Certainement bien moins médiatique que son affiche digne de l’époque du Far-West vantant les mérites d’une Police Municipale armée, la décision du Mairie de Béziers Robert Ménard de débaptiser la rue du 19 mars 1962 pour lui donner le nom de l’officier putschiste Hélie Denoix de Saint-Marc n’en est pas moins symbolique et lourde de messages.
Messages bien entendu adressés en premier lieu à la communauté pied-noir et harki de Béziers, et plus généralement de sa région, car Ménard le sait bien : il y a là une grosse part de son électorat. Electorat qu’il commence à flatter bien avant l’annonce de sa candidature pour les municipales de 2014, à tel point que l’on ne peut s’empêche de voir dans cette chronologie une véritable stratégie d’implantation locale. Stratégie qui fonctionne à merveille, il faut bien le reconnaitre, puisque Ménard tellement sûr de lui se permet même de se passer de l’étiquette RBM[1], se contentant simplement de son soutien, et est élu avec plus de 12 points d’avance sur son concurrent direct Elie Aboud, une vieille figure de la droite dure à Béziers pourtant, et qui bénéficie lui d’une réelle implantation locale.
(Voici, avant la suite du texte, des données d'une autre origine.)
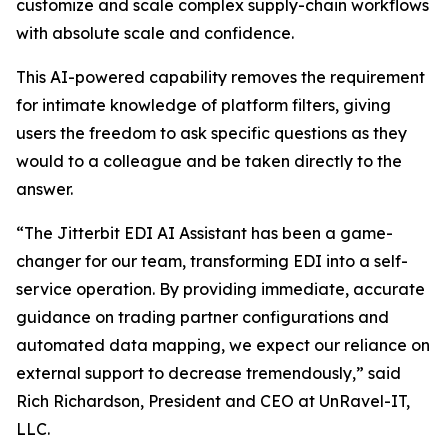
customize and scale complex supply-chain workflows
with absolute scale and confidence.
This AI-powered capability removes the requirement
for intimate knowledge of platform filters, giving
users the freedom to ask specific questions as they
would to a colleague and be taken directly to the
answer.
“The Jitterbit EDI AI Assistant has been a game-
changer for our team, transforming EDI into a self-
service operation. By providing immediate, accurate
guidance on trading partner configurations and
automated data mapping, we expect our reliance on
external support to decrease tremendously,” said
Rich Richardson, President and CEO at UnRavel-IT,
LLC.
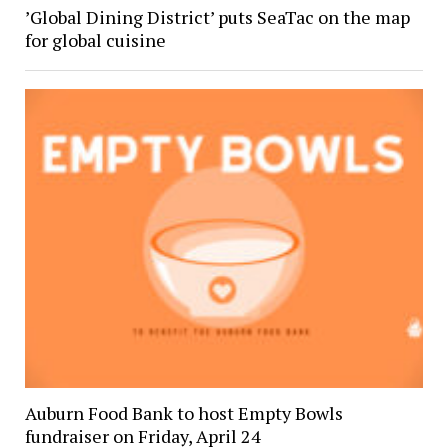
’Global Dining District’ puts SeaTac on the map
for global cuisine
Auburn Food Bank to host Empty Bowls
fundraiser on Friday, April 24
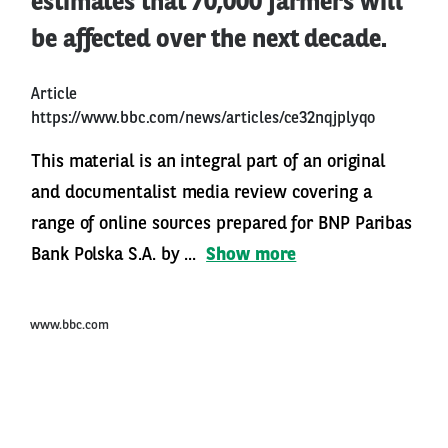
estimates that 70,000 farmers will
be affected over the next decade.
Article
https://www.bbc.com/news/articles/ce32nqjplyqo
This material is an integral part of an original
and documentalist media review covering a
range of online sources prepared for BNP Paribas
Bank Polska S.A. by ...
Show more
www.bbc.com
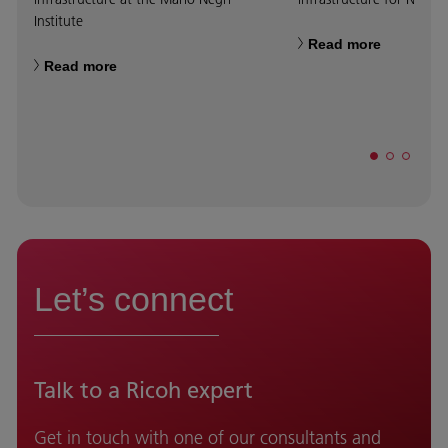
Institute
Read more
Read more
Let’s connect
Talk to a Ricoh expert
Get in touch with one of our consultants and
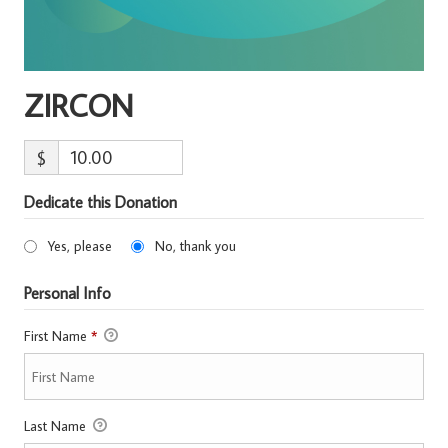
ZIRCON
$
Dedicate this Donation
Yes, please
No, thank you
Personal Info
First Name
*
Last Name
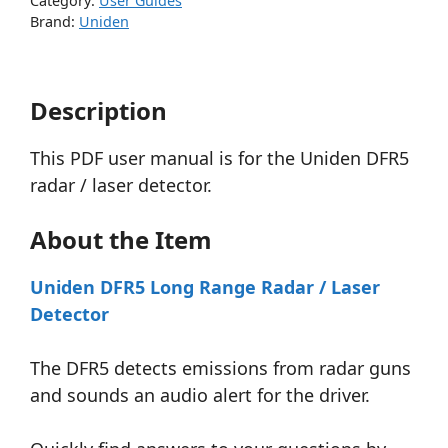
Category:
User Guides
Brand:
Uniden
Description
This PDF user manual is for the Uniden DFR5
radar / laser detector.
About the Item
Uniden DFR5 Long Range Radar / Laser
Detector
The DFR5 detects emissions from radar guns
and sounds an audio alert for the driver.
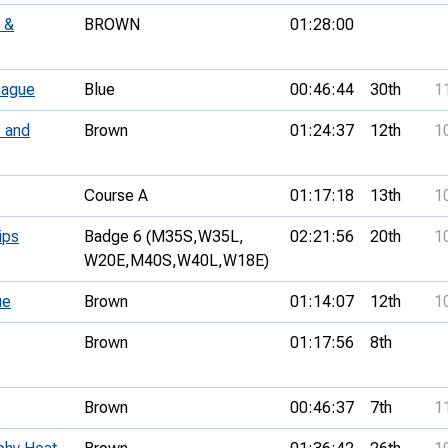
 &
BROWN
01:28:00
eague
Blue
00:46:44
30th
1
 and
Brown
01:24:37
12th
1
Course A
01:17:18
13th
1
ips
Badge 6 (M35S,
W35L,
02:21:56
20th
1
W20E,
M40S,
W40L,
W18E)
ue
Brown
01:14:07
12th
1
Brown
01:17:56
8th
Brown
00:46:37
7th
1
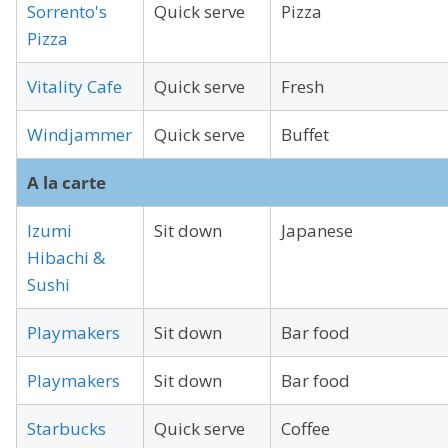
Sorrento's
Quick serve
Pizza
Pizza
Vitality Cafe
Quick serve
Fresh
Windjammer
Quick serve
Buffet
A la carte
Izumi
Sit down
Japanese
Hibachi &
Sushi
Playmakers
Sit down
Bar food
Playmakers
Sit down
Bar food
Starbucks
Quick serve
Coffee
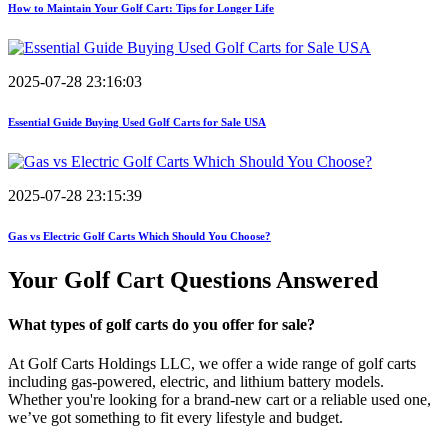
How to Maintain Your Golf Cart: Tips for Longer Life
2025-07-28 23:16:03
Essential Guide Buying Used Golf Carts for Sale USA
2025-07-28 23:15:39
Gas vs Electric Golf Carts Which Should You Choose?
Your Golf Cart
Questions Answered
What types of golf carts do you offer for sale?
At Golf Carts Holdings LLC, we offer a wide range of golf carts
including gas-powered, electric, and lithium battery models.
Whether you're looking for a brand-new cart or a reliable used one,
we’ve got something to fit every lifestyle and budget.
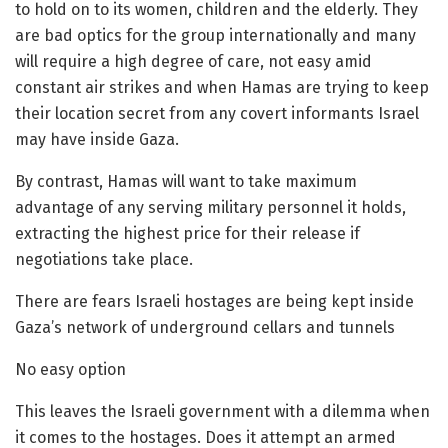
to hold on to its women, children and the elderly. They
are bad optics for the group internationally and many
will require a high degree of care, not easy amid
constant air strikes and when Hamas are trying to keep
their location secret from any covert informants Israel
may have inside Gaza.
By contrast, Hamas will want to take maximum
advantage of any serving military personnel it holds,
extracting the highest price for their release if
negotiations take place.
There are fears Israeli hostages are being kept inside
Gaza’s network of underground cellars and tunnels
No easy option
This leaves the Israeli government with a dilemma when
it comes to the hostages. Does it attempt an armed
C’est en juin 2012 que Robert Ménard fait donc son coming-out « Algérie française » en publiant avec sa petite maison d’édition Mordicus « Vive l’Algérie française » co-écrit avec Thierry Rolando. Dès la couverture le ton est donné, et on sait à quoi s’attendre avec un tel titre (qui n’a rien de provocateur dans l’esprit des auteurs) ; quant à Rolando, il est le président du Cercle algérianiste, une des plus importantes et des plus ancienne association de rapatriés nostalgiques de l’Algérie française, créée en 1973, et qui gère en partenariat avec la ville de Perpignan le Centre national de Documentation des français d’Algérie.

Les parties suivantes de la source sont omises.